II
Es así como ya llevo viviendo en esa casa todo este tiempo, a unos cuantos días de graduarme he irme a hacer mi internado lejos de aquí. En el transcurso de los años que he vivido con Pedro le he leído tantas cartas y libros que ya perdí la cuenta. Y es que es difícil mantenerse al día, casi siempre llega con uno diferente para almacenarlo en su librero que desde hace mucho dejó de tener cupo. Nunca podré olvidar su cara mientras le leía, cómo apretaba sus ojos imaginando, visualizando y sintiendo cada una de mis palabras, descansando una mano en el brazo del sillón y con la otra acariciando la cabeza de su perro, adivinando él mismo mi sentir en cada una de las frases que iba citando y lo que éstas iban moviendo en mí. Él sabía las expresiones que mi cara hacía, supongo que las deducía por el tono que yo mismo le daba a las palabras.
Entonces se esperaba hasta el último momento, hasta el último punto impreso, después daba una fuerte respiración y se levantaba de su sillón. Otra regla que aprendí en ese tiempo de vivir con él, era que no podía mover nada de su sitio, todo estaba medido para su mejor desplazamiento, él sabía donde estaba todo. En su recamara había una cama sencilla, un buró con flores que le mandaba la vecina del siete y que llenaba con su aroma toda la habitación, por último una mesa donde una maquina de escribir vieja llenaba el silencio de la noche, ese impenetrable silencio de la noche. Siempre llamó mi atención una vela que usaba y que se encontraba al lado de sus papeles y de su maquina de escribir, cuando le pregunté que para qué la usaba me dijo que era para sentir el calor en la cara mientras escribía en la ruidosa maquina, esa misma que muchas veces no me dejó dormir y que hizo la función de incesante gotera, penetrando en la oscuridad de ambos, cuando en ambos no había más luz que la de nuestros sueños, cuando él soñaba despierto y yo... yo simplemente soñaba. Pero estaba recordando que después de esa lectura diaria Pedro se levantaba de su sillón, tomaba su sombrero y salía, varias veces intenté ayudarlo y acompañarlo, pero él nunca me dejó, decía que no quería malacostumbrarse a la compañía de alguien, y sólo quien vive con un cieguito lo entiende, y de hecho sólo había una cosa que le molestaba, el que lo llamaran así, cieguito, decía que ese diminutivo no lo haría ver más ni lo haría ser menos ciego.

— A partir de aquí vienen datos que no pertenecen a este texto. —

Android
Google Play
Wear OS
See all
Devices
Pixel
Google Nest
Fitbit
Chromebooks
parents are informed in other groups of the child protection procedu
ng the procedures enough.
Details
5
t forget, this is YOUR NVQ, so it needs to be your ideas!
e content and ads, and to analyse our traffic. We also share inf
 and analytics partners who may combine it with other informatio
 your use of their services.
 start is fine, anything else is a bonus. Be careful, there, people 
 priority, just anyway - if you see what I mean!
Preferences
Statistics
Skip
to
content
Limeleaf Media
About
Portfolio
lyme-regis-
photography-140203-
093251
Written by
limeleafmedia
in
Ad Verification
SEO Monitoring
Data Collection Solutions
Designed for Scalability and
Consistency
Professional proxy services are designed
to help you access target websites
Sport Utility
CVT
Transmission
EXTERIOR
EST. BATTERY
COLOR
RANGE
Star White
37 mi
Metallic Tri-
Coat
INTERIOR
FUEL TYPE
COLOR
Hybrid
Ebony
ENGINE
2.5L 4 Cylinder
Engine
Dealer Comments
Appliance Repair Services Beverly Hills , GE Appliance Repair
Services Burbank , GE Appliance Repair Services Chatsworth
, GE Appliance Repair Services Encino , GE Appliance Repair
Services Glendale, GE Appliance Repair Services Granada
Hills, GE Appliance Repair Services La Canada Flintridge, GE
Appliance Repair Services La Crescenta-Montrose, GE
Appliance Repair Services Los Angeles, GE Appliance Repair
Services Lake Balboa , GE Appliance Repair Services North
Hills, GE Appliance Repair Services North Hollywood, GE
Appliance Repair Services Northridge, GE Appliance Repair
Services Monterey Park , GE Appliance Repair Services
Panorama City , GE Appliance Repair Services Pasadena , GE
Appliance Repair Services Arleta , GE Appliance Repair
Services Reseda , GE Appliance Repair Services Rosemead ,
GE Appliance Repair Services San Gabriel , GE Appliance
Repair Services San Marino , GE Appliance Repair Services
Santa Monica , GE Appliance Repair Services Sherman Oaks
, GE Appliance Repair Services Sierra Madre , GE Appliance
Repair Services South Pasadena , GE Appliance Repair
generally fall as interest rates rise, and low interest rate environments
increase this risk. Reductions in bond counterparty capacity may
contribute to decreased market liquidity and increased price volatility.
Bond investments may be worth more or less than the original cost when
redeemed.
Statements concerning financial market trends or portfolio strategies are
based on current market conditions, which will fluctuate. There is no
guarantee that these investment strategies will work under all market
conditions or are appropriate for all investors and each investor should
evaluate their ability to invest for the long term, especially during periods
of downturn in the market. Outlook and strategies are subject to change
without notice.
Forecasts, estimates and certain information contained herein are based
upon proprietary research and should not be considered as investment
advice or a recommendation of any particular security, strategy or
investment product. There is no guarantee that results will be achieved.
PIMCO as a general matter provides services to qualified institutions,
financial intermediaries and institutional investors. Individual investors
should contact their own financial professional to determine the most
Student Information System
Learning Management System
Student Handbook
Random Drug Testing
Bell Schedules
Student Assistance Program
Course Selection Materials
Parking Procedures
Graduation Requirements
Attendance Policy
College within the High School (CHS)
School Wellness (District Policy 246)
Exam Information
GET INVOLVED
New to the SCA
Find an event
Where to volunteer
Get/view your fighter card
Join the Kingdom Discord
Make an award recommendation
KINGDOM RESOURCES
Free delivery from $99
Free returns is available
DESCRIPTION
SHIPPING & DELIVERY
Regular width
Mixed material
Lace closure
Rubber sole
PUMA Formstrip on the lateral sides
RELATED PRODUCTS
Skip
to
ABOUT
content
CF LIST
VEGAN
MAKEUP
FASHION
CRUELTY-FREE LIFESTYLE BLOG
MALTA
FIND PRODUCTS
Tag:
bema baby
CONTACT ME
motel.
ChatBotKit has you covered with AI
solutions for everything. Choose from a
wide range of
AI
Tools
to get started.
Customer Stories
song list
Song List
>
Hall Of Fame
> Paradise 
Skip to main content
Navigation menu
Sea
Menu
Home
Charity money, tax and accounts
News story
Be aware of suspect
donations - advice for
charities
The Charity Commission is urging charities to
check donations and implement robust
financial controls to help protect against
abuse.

El perro se llamaba Hemingway, alguna vez había hecho el trabajo de perro guía, pero después del accidente en donde se había lesionado la pata trasera, se había convertido en un compañero más de cuarto y de vida para Pedro, después de eso decidió ya no tener otro. Fueron muchas las veces que miré a Pedro irse y regresar después de la lectura diaria, y aunque no lo veía en su trayecto sabía cómo era éste. Me imaginaba que cuando la puerta se cerraba detrás de él bajaba las escaleras cautelosamente, ya en la calle daba un respiro y se ponía sus sombrero, en esas tardes caminaba con el sol y el viento en contra, golpeándole la cara. Nadie en la calle lo conocía, nadie sabía nada de él, ni su nombre ni si prefería la compañía de los hombres o de las mujeres, o si su Dios era el que prometía un paraíso o el que lo hacía sentir culpable. Mientras caminaba su bastón era una extensión más de su mano derecha, tanteando el camino en busca del menor obstáculo. Pedro sabía que la gente lo miraba, él sabía que nadie le sonreía, pero por estos días eso es señal de que todo estaba bien, algunos desviaban su mirada a lo largo de su pelo entrecano, y ya pasando desapercibido por los demás él se sentía aceptado. Mientras seguía caminando (y por la manera en cómo se desplazaba, hacía suponer que conocía de memoria el adoquín de la calle) respiraba profundamente el dulce que comenzaba a llenar el aire proveniente de un puesto de garapiñados en la esquina, me imagino que ahí era cuando sonreía y respiraba más profundamente, a la vez que ese sol que golpeaba y entibiaba su cara era incapaz de deslumbrarlo. Siempre se me ha hecho curiosa la forma y los objetos en donde las personas depositan su fe. Pedro iba racionando su fe a lo largo de su camino, en su bastón, alguna vez en Hemingway, en la gente que le daba su cambio en billetes, en quien lo ayudaba a cruzar la calle y se ganaba el cielo con su buena acción del día, él tenía la confianza plena y muy ciega en todos quienes lo rodeaban. Eso también era clásico en él, servirse de su ceguera para hacer bromas y divertirse con su situación. Alguna vez me contó que gracias a eso le estaba permitido cometer cientos de errores, cuando sabía que había hecho algo malo sólo decía que lo disculparan, que nunca veía lo que hacía.